Credevo davvero che sarebbe rimasto con me, che oramai mi amasse almeno un po’ o che l’avrebbe fatto per suo figlio, per questo ho smesso di dargli la pozione.
Sono stata una stupida. Mio padre aveva ragione, non sono capace di fare nulla.
Mio padre… cosa direbbe se sapesse che ho mescolato il prezioso sangue di Salazar Serpeverde con quello di un Babbano qualunque e che ho venduto il suo inestimabile medaglione per sostenere me e il mio bambino Mezzosangue? Sono certa che mi ucciderebbe…
La morte sarebbe una liberazione e per un folle momento penso quasi di tornare a casa; ma non posso. Ucciderebbe anche mio figli, che invece deve vivere.
Sono molto debole e il dolore è sempre più forte, ma finalmente ho trovato il posto adatto; c’è un orfanotrofio, lì ci accoglieranno.
Adesso sono al caldo, su un morbido letto con lenzuola candide. Il dolore è una marea che mi trascina nel suo oblio e si mescola alla costante agonia di un cuore spezzato.
Finalmente mio figlio è nato, finalmente posso lasciarmi andare.
Forse dovrei cercare di lottare per lui ma non posso, la mia anima sanguina da ormai quasi nove mesi e guerrieri di gran lunga più forti di me si sarebbero arresi già da tempo. Dopo un colpo mortale non si può lottare ancora a lungo.

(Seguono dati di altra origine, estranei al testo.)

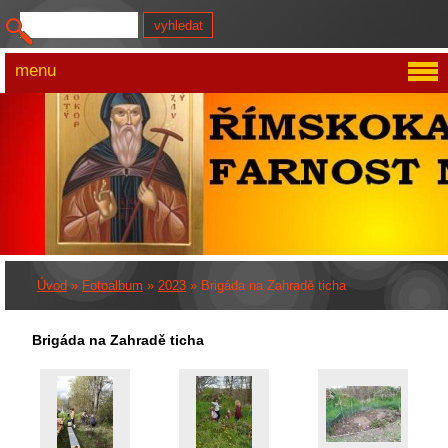
menu
Úvod
»
Fotoalbum
»
2023
»
Brigáda na Zahradě ticha
Brigáda na Zahradě ticha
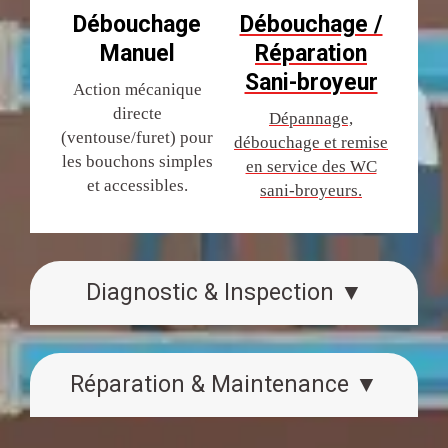
Débouchage
Débouchage /
Manuel
Réparation
Sani-broyeur
Action mécanique
directe
Dépannage,
(ventouse/furet) pour
débouchage et remise
les bouchons simples
en service des WC
et accessibles.
sani-broyeurs.
Diagnostic & Inspection ▼
Réparation & Maintenance ▼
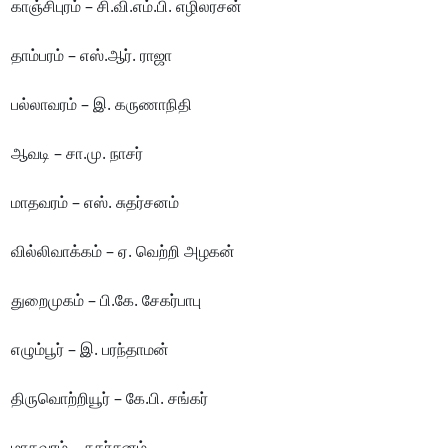
காஞ்சிபுரம் – சி.வி.எம்.பி. எழிலரசன்
தாம்பரம் – எஸ்.ஆர். ராஜா
பல்லாவரம் – இ. கருணாநிதி
ஆவடி – சா.மு. நாசர்
மாதவரம் – எஸ். சுதர்சனம்
வில்லிவாக்கம் – ஏ. வெற்றி அழகன்
துறைமுகம் – பி.கே. சேகர்பாபு
எழும்பூர் – இ. பரந்தாமன்
திருவொற்றியூர் – கே.பி. சங்கர்
மாதவரம் – சுதர்சனம்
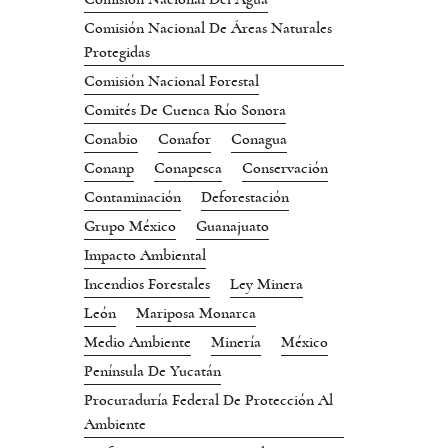
Comisión Nacional De Áreas Naturales
Protegidas
Comisión Nacional Forestal
Comités De Cuenca Río Sonora
Conabio
Conafor
Conagua
Conanp
Conapesca
Conservación
Contaminación
Deforestación
Grupo México
Guanajuato
Impacto Ambiental
Incendios Forestales
Ley Minera
León
Mariposa Monarca
Medio Ambiente
Minería
México
Península De Yucatán
Procuraduría Federal De Protección Al
Ambiente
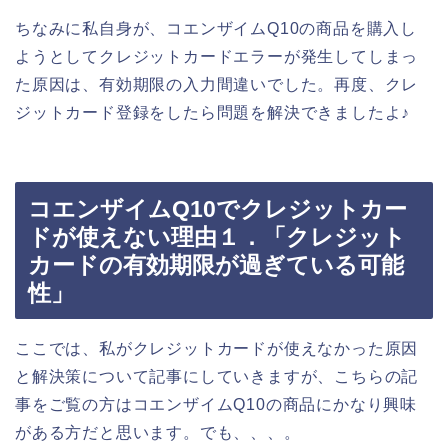
ちなみに私自身が、コエンザイムQ10の商品を購入し
ようとしてクレジットカードエラーが発生してしまっ
た原因は、有効期限の入力間違いでした。再度、クレ
ジットカード登録をしたら問題を解決できましたよ♪
コエンザイムQ10でクレジットカー
ドが使えない理由１．「クレジット
カードの有効期限が過ぎている可能
性」
ここでは、私がクレジットカードが使えなかった原因
と解決策について記事にしていきますが、こちらの記
事をご覧の方はコエンザイムQ10の商品にかなり興味
がある方だと思います。でも、、、。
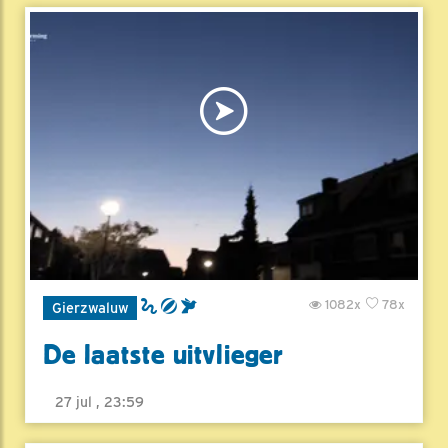
1082x
78x
Gierzwaluw
De laatste uitvlieger
27 jul , 23:59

Mi dispiace bambino mio, forse in un’altra vita e in un altro tempo avrei anche potuto volerti bene; se le cose fossero andate diversamente saresti stato cresciuto e amato da due genitori che si amavano.
Ma non è andata così e adesso nel mio cuore c’è solo dolore, non c’è spazio neanche per te. Capisci quindi che non posso prendermi cura di te, sono un guerriero caduto e sconfitto.
Forse altri lo faranno, altrimenti imparerai a cavartela da solo. Sopravviverai.
Resta solo un’ultima cosa da fare:
-Chiamatelo Tom, come suo padre, e Orvoloson , come suo nonno. Il cognome è Riddle.
Ora è finita.
Posso finalmente abbandonarmi alla tenebra della morte e…smettere…di…soffrire.